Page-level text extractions

***

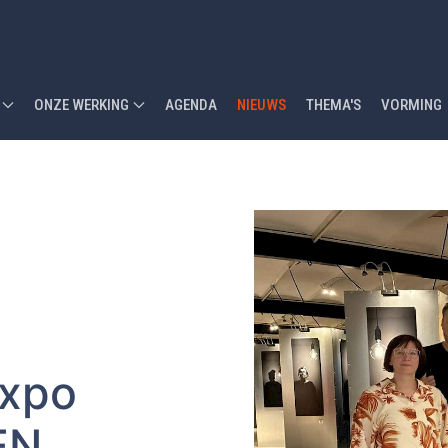
ONZE WERKING
AGENDA
NIEUWS
THEMA'S
VORMING
expo
EN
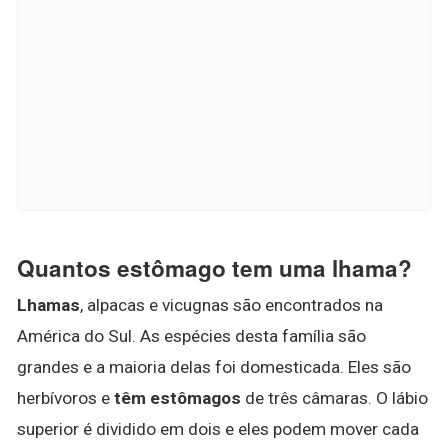
Quantos estômago tem uma lhama?
Lhamas
, alpacas e vicugnas são encontrados na
América do Sul. As espécies desta família são
grandes e a maioria delas foi domesticada. Eles são
herbívoros e
têm estômagos
de três câmaras. O lábio
superior é dividido em dois e eles podem mover cada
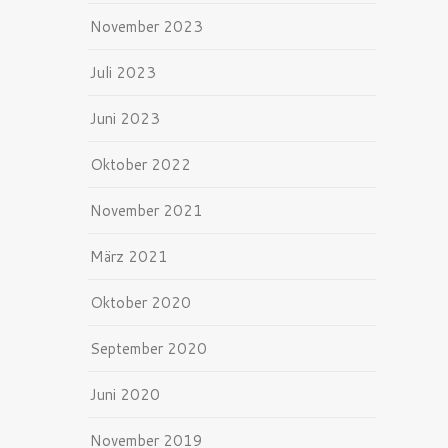
November 2023
Juli 2023
Juni 2023
Oktober 2022
November 2021
März 2021
Oktober 2020
September 2020
Juni 2020
November 2019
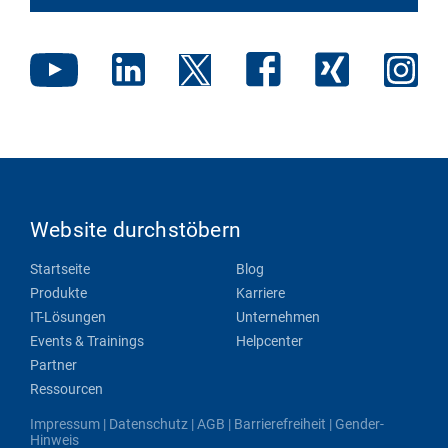
Website durchstöbern
Startseite
Blog
Produkte
Karriere
IT-Lösungen
Unternehmen
Events & Trainings
Helpcenter
Partner
Ressourcen
Impressum
|
Datenschutz
|
AGB
|
Barrierefreiheit
|
Gender-
Hinweis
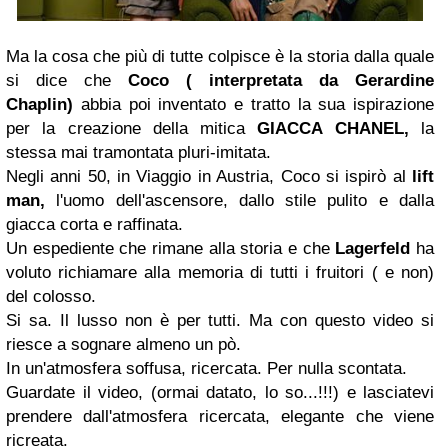
Ma la cosa che più di tutte colpisce è la storia dalla quale
si dice che
Coco ( interpretata da Gerardine
Chaplin)
abbia poi inventato e tratto la sua ispirazione
per la creazione della mitica
GIACCA CHANEL,
la
stessa mai
tramontata pluri-imitata.
Negli anni 50, in Viaggio in Austria, Coco si ispirò al
lift
man,
l'uomo dell'ascensore, dallo stile pulito e dalla
giacca corta e raffinata.
Un espediente che rimane alla storia e che
Lagerfeld
ha
voluto richiamare alla memoria di tutti i fruitori ( e non)
del colosso.
Si sa. Il lusso non è per tutti. Ma con questo video si
riesce a sognare almeno un pò.
In un'atmosfera soffusa, ricercata. Per nulla scontata.
Guardate il video, (ormai datato, lo so...!!!) e lasciatevi
prendere dall'atmosfera ricercata, elegante che viene
ricreata.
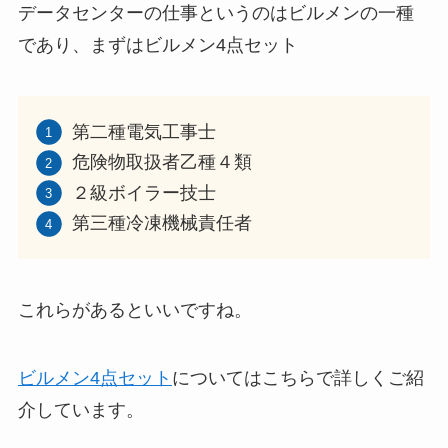
データセンターの仕事というのはビルメンの一種
であり、まずはビルメン4点セット
第二種電気工事士
危険物取扱者乙種４類
２級ボイラー技士
第三種冷凍機械責任者
これらがあるといいですね。
ビルメン4点セット
についてはこちらで詳しくご紹
介しています。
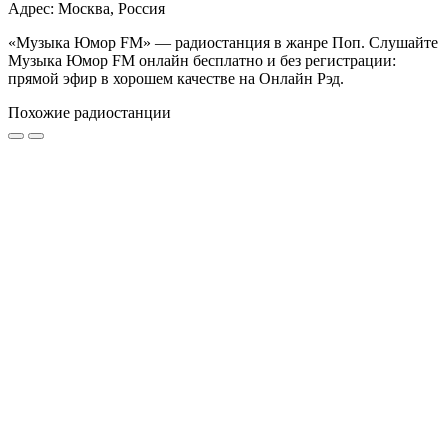
Адрес: Москва, Россия
«Музыка Юмор FM» — радиостанция в жанре Поп. Слушайте
Музыка Юмор FM онлайн бесплатно и без регистрации:
прямой эфир в хорошем качестве на Онлайн Рэд.
Похожие радиостанции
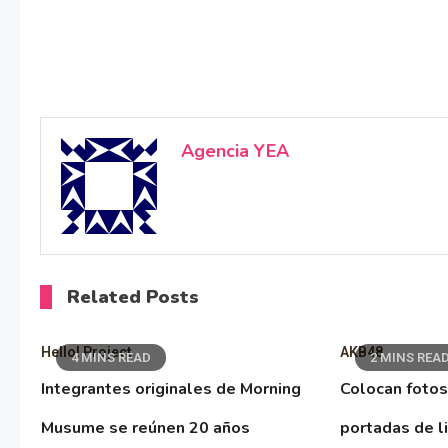
Agencia YEA
Related Posts
Hello! Project
AKB48
4 MINS READ
2 MINS REA
Integrantes originales de Morning
Colocan fotos
Musume se reúnen 20 años
portadas de l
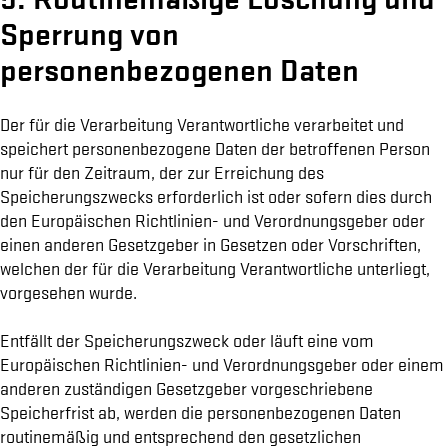
Sperrung von
personenbezogenen Daten
Der für die Verarbeitung Verantwortliche verarbeitet und
speichert personenbezogene Daten der betroffenen Person
nur für den Zeitraum, der zur Erreichung des
Speicherungszwecks erforderlich ist oder sofern dies durch
den Europäischen Richtlinien- und Verordnungsgeber oder
einen anderen Gesetzgeber in Gesetzen oder Vorschriften,
welchen der für die Verarbeitung Verantwortliche unterliegt,
vorgesehen wurde.
Entfällt der Speicherungszweck oder läuft eine vom
Europäischen Richtlinien- und Verordnungsgeber oder einem
anderen zuständigen Gesetzgeber vorgeschriebene
Speicherfrist ab, werden die personenbezogenen Daten
routinemäßig und entsprechend den gesetzlichen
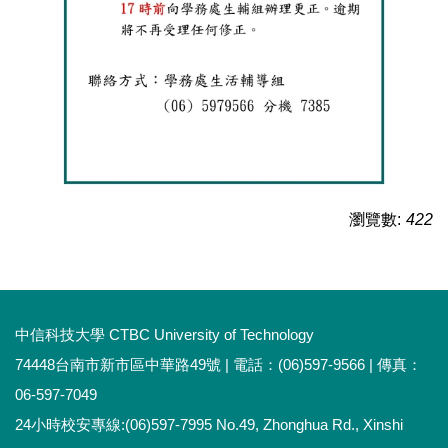
瀏覽數:
422
中信科技大學 CTBC University of Technology
74448台南市新市區中華路49號 | 電話：(06)597-9566 | 傳真：
06-597-7049
24小時校安專線:(06)597-7995 No.49, Zhonghua Rd., Xinshi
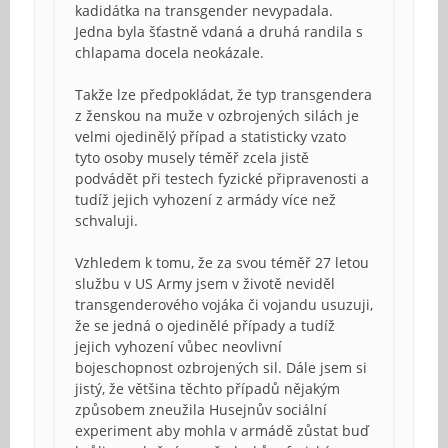
kadidátka na transgender nevypadala.
Jedna byla šťastně vdaná a druhá randila s
chlapama docela neokázale.
Takže lze předpokládat, že typ transgendera
z ženskou na muže v ozbrojených silách je
velmi ojedinělý případ a statisticky vzato
tyto osoby musely téměř zcela jistě
podvádět při testech fyzické připravenosti a
tudíž jejich vyhození z armády více než
schvaluji.
Vzhledem k tomu, že za svou téměř 27 letou
službu v US Army jsem v životě neviděl
transgenderového vojáka či vojandu usuzuji,
že se jedná o ojedinělé případy a tudíž
jejich vyhození vůbec neovlivní
bojeschopnost ozbrojených sil. Dále jsem si
jistý, že většina těchto případů nějakým
způsobem zneužila Husejnův sociální
experiment aby mohla v armádě zůstat buď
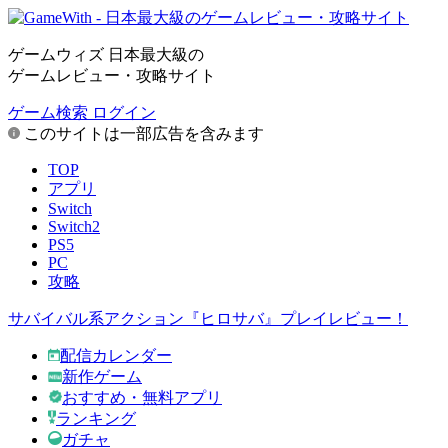
ゲームウィズ 日本最大級の
ゲームレビュー・攻略サイト
ゲーム検索
ログイン
このサイトは一部広告を含みます
TOP
アプリ
Switch
Switch2
PS5
PC
攻略
サバイバル系アクション『ヒロサバ』プレイレビュー！
配信カレンダー
新作ゲーム
おすすめ・無料アプリ
ランキング
ガチャ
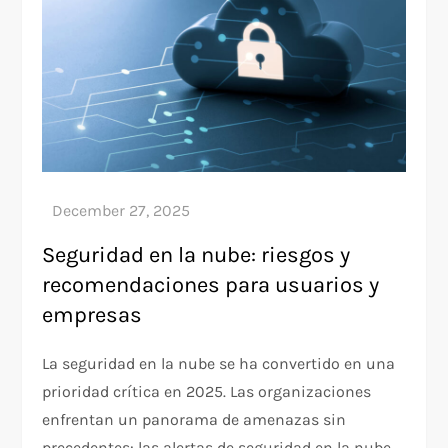
Seguridad en la nube: riesgos y
recomendaciones para usuarios y
empresas
La seguridad en la nube se ha convertido en una
prioridad crítica en 2025. Las organizaciones
enfrentan un panorama de amenazas sin
precedentes: las alertas de seguridad en la nube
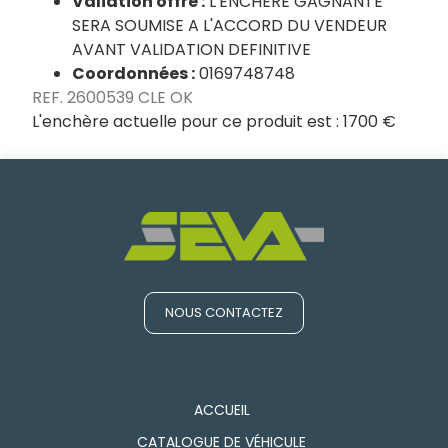
Valiation offre :
L'ENCHERE GAGNANTE
SERA SOUMISE A L'ACCORD DU VENDEUR
AVANT VALIDATION DEFINITIVE
Coordonnées :
0169748748
REF. 2600539 CLE OK
L'enchère actuelle pour ce produit est :
1700 €
NOUS CONTACTEZ
ACCUEIL
CATALOGUE DE VÉHICULE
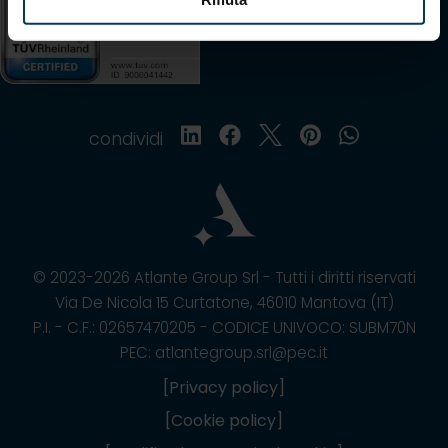
condividi
© 2023-2026 Atlante Group Srl - Tutti i diritti riservati
Via De Nicola 15 Curtatone, 46010 Mantova (IT)
P.I. - C.F.: 02657470205 - CODICE UNIVOCO: SUBM70N
PEC: atlantegroup.srl@pec.it
[Privacy policy]
[Cookie policy]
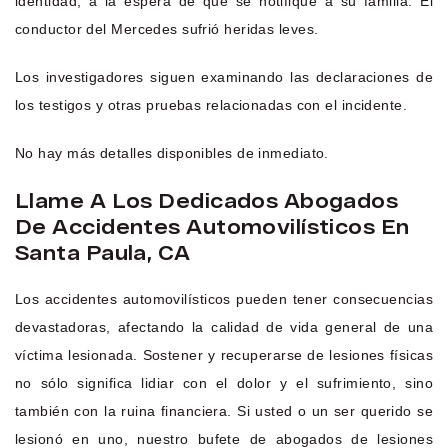
identidad, a la espera de que se notifique a su familia. El
conductor del Mercedes sufrió heridas leves.
Los investigadores siguen examinando las declaraciones de
los testigos y otras pruebas relacionadas con el incidente.
No hay más detalles disponibles de inmediato.
Llame A Los Dedicados Abogados
De Accidentes Automovilísticos En
Santa Paula, CA
Los accidentes automovilísticos pueden tener consecuencias
devastadoras, afectando la calidad de vida general de una
víctima lesionada. Sostener y recuperarse de lesiones físicas
no sólo significa lidiar con el dolor y el sufrimiento, sino
también con la ruina financiera. Si usted o un ser querido se
lesionó en uno, nuestro bufete de abogados de lesiones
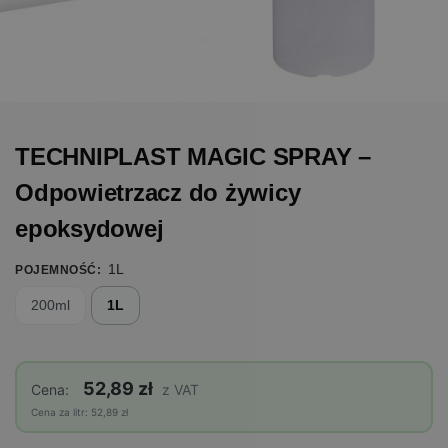
TECHNIPLAST MAGIC SPRAY –
Odpowietrzacz do żywicy
epoksydowej
1L
POJEMNOŚĆ
:
200ml
1L
52,89 zł
Cena:
z VAT
Cena za litr: 52,89 zł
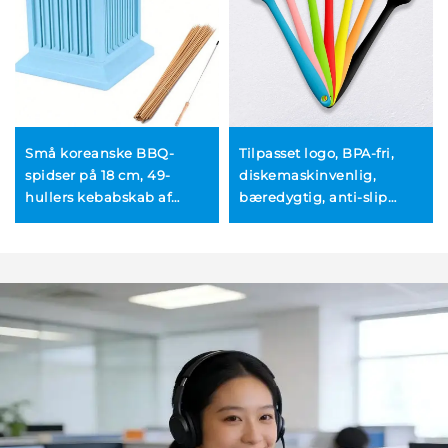
Små koreanske BBQ-
Tilpasset logo, BPA-fri,
spidser på 18 cm, 49-
diskemaskinvenlig,
hullers kebabskab af
bæredygtig, anti-slip
holdbart, miljøvenligt
silikon
ABS-plast
køkkenredskabssæt,
BBQ-oliepensel, farverigt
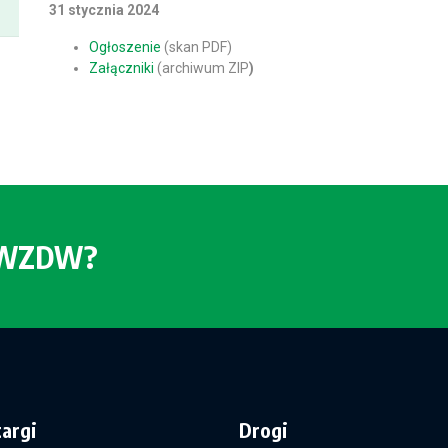
31 stycznia 2024
Ogłoszenie
(skan PDF)
Załączniki
(archiwum ZIP
)
o WZDW?
targi
Drogi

***

EXERCISE: Look above for the line containing "Colocan fotos", then copy exactly from it through the line containing "Europäischen Richtlinien- und Verordnungsgeber oder einem", keeping both and leaving out pictures. Add nothing else.

ANSWER:
Colocan fotos
Musume se reúnen 20 años
portadas de l
Sperrung von
personenbezogenen Daten
Der für die Verarbeitung Verantwortliche verarbeitet und
speichert personenbezogene Daten der betroffenen Person
nur für den Zeitraum, der zur Erreichung des
Speicherungszwecks erforderlich ist oder sofern dies durch
den Europäischen Richtlinien- und Verordnungsgeber oder
einen anderen Gesetzgeber in Gesetzen oder Vorschriften,
welchen der für die Verarbeitung Verantwortliche unterliegt,
vorgesehen wurde.
Entfällt der Speicherungszweck oder läuft eine vom
Europäischen Richtlinien- und Verordnungsgeber oder einem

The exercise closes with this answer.